At the top of the list in the U.S. onshore in the Permian Basin, where Chevron has a two million net legacy leasehold. Commodity prices have forced a course correction, Watson said.
Last year, Chevron’s global oil and gas production rose 2% from 2014, but from its shale/tight sands portfolio, output jumped 33%. The Permian offers the best “shorter cycle opportunity,” said the CEO.
“We will see higher spending in the Permian as we increase rigs over time. As we continue to make progress in other shales, we’ll see growth as well. By the middle of the next decade, 20-25% of production could be in short-cycle shale and tight activity…”
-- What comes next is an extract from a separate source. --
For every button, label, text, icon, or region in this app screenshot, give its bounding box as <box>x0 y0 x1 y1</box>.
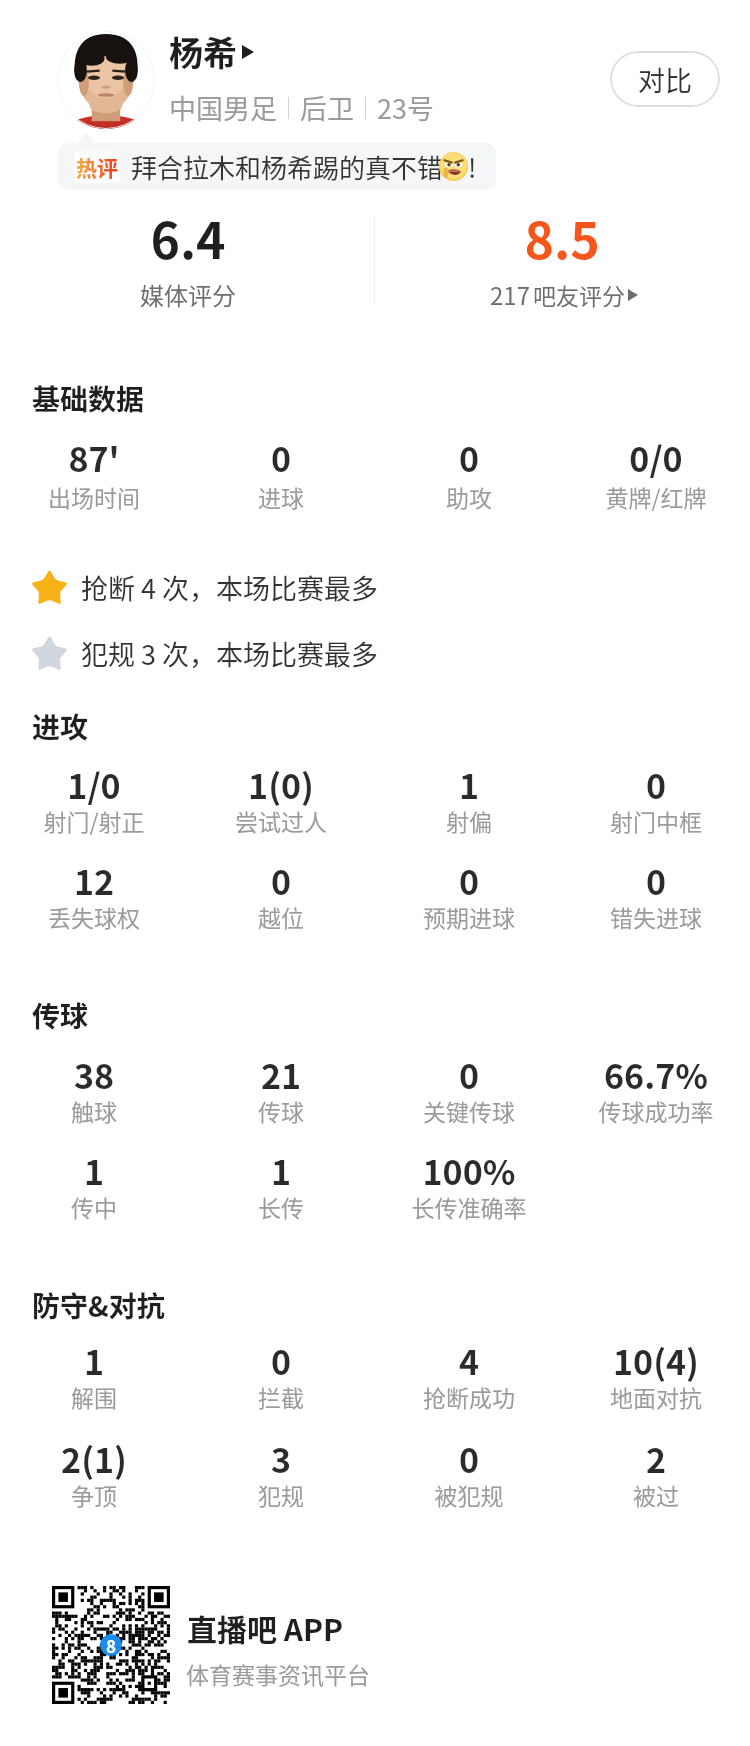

One of the Permian’s drawing cards for Chevron is its “royalty advantage,” upstream chief Jay Johnson told analysts. About 85% of the legacy leasehold has no or low royalties associated with it with an estimated 9 billion boe of resources. An estimated 1,300 drilling locations across the Permian make a 10% return at $40/bbl crude oil, Johnson said. Another 4,000 locations turn a profit at $50, while 5,500 can make money at $60. And that’s only an an assessment of about one-third of the portfolio, he added.
Chevron plans to drill 175 wells this year using seven operated rigs and nine other rigs. By 2020, up to 350,000 b/d could be pumped from the massive basin, versus 125,000 b/d today.